EXERCISE REQUIREMENTS:
The answer must repeat every record exactly, with all pictures omitted.
::: DATA UNDER STUDY :::
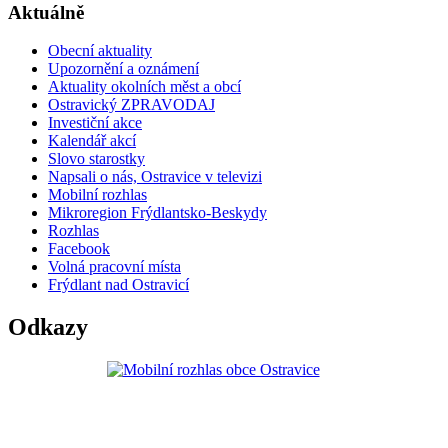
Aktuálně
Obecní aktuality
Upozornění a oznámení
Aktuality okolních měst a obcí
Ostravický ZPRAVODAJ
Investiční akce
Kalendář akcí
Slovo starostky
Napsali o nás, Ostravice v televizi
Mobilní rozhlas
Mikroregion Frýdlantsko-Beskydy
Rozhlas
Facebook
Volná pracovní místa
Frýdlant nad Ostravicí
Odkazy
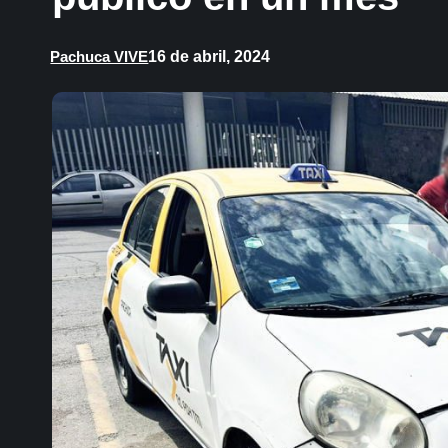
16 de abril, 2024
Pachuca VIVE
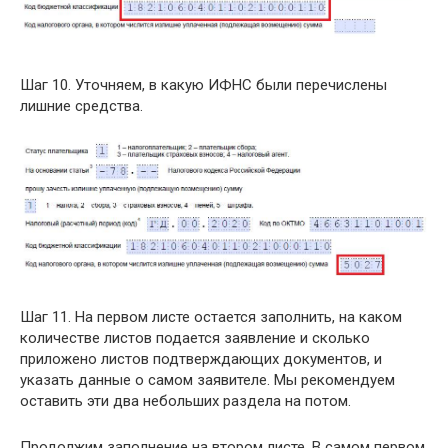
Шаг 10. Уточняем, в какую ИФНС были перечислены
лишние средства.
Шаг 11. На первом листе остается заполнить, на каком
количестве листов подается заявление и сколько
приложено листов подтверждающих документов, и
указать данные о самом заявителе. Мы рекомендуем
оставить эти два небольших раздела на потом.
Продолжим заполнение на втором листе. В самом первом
:::
RESPONSE TO THE EXERCISE:
Aktuálně
Obecní aktuality
Upozornění a oznámení
Aktuality okolních měst a obcí
Ostravický ZPRAVODAJ
Investiční akce
Kalendář akcí
Slovo starostky
Napsali o nás, Ostravice v televizi
Mobilní rozhlas
Mikroregion Frýdlantsko-Beskydy
Rozhlas
Facebook
Volná pracovní místa
Frýdlant nad Ostravicí
Odkazy
16 de abril, 2024
Pachuca VIVE
Шаг 10. Уточняем, в какую ИФНС были перечислены
лишние средства.
Шаг 11. На первом листе остается заполнить, на каком
количестве листов подается заявление и сколько
приложено листов подтверждающих документов, и
указать данные о самом заявителе. Мы рекомендуем
оставить эти два небольших раздела на потом.
Продолжим заполнение на втором листе. В самом первом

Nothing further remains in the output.